UPC was a major telecommunications provider in the world and operating in Austria, Belgium, Czech Republic, France, Hungary, Ireland, the Netherlands, Norway, Poland, Romania, Slovakia, Slovenia, and Sweden. In 1990s before unification under UPC brand had cable companies in Germany, Portugal and Spain. In early 2000s had 50% shares in companies in Israel and Malta.

== History ==

===Acquisitions===
In 2005, Liberty Global Europe bought the Romanian communications company Astral Telecom for $420 million, the Swiss communications company Cablecom for CHF2.8 billion, and the Slovenian communications company UPC Telemach for EUR71 million. In 2007 UPC Telemach also bought 66.7% of Ljubljanski kabel (major competition in Ljubljana) and grew its market share to 40% in Slovenia.

===Former UPC operations ===
UPC sold French Citecable operations in France in 1996, in Germany in 1997 and Spain and Portugal in 1998.

In 2002, UPC sold their 47% ownership interest in Tevel Israel International Communications Ltd.

In 1999, UPC purchased approximately 25% of Primacom cable company in Germany. In April 2000 UPC announced that will buy EWT/TSS Group and in 2001 EWT/TSS merged with Primacom. In 2006 UPC sold their remaining shares in company.

In 2007, UPC sold their 50% shares in Melita telecommunications company in Malta to GMT Communications Partners.

UPC Norway was bought by Candover Investments for $542 million and changed the name to Get AS.

UPC France was sold for $1.56 billion, in 2006, to Noos (Ypso Holding) before being integrated into Numericable and then SFR in 2016.

UPC Sweden was sold in April 2006 for $427 million to Com Hem.

UPC acquired in 2005, the majority stake in the Telemach operator in Slovenia, renaming it UPC Telemach. After the complete acquisition of all shares in 2008, the name was changed to UPC. In 2009 the company was resold to Telemach, returning to the old name.

In October 2015, UPC Ireland Was merged with Virgin Media Ireland, UPC got first rebranded with Chorus:NTL in 2010.

UPC Netherlands merged with Ziggo, another Liberty Global subsidiary. The new company was formed under name Ziggo and in 2016 merged with Vodafone Netherlands to form VodafoneZiggo.

UPC Austria was acquired by T-Mobile Austria on 31 July 2018 and fully integrated in Magenta Telekom in May 2019.

In July 2019, Vodafone bought Liberty Global operations in Germany where operates Unitymedia, another Liberty Global subsidiary, Hungary, Romania and the Czech Republic. On 31 March 2020 UPC Czech Republic merged with Vodafone Czech Republic, UPC Hungary merged with Vodafone Hungary and UPC Romania merged with Vodafone Romania.

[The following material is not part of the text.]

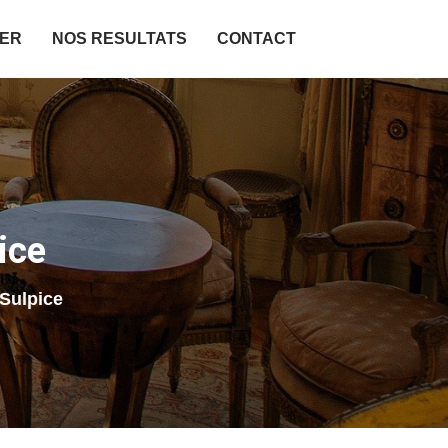
IER
NOS RESULTATS
CONTACT
ice
Sulpice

UPC Poland was sold to Polish cellular telecommunications provider Play (owned by Iliad Group) for US$1.8 billion. Deal was closed on 1 April 2022.

In May 2022, Liberty Global re-branded its Swiss operation, Sunrise UPC, as simply Sunrise, followed by its spin-off in November 2024.

In 18 December 2025, Liberty Global sold the last UPC asset in Slovakia to E& PPF Telecom Group for €95 Million, making end to their UPC business.

==Divisions==
In 1997 the company started offering broadband internet and landline telephony in the Netherlands. These services have also been extended to other countries under the chello brand for internet services and Priority Telecom for telephony and later for b2b services. In 2007 the company replaced the chello brand with UPC for internet services.

UPC operated several television channels under the UPCtv brand, and later after the acquisition of Zone Vision merged with it under the Zone Media brand and later rebranded as Chello Zone, part of Chellomedia. Chellomedia was sold in 2014 to AMC Networks and renamed as AMC Networks International.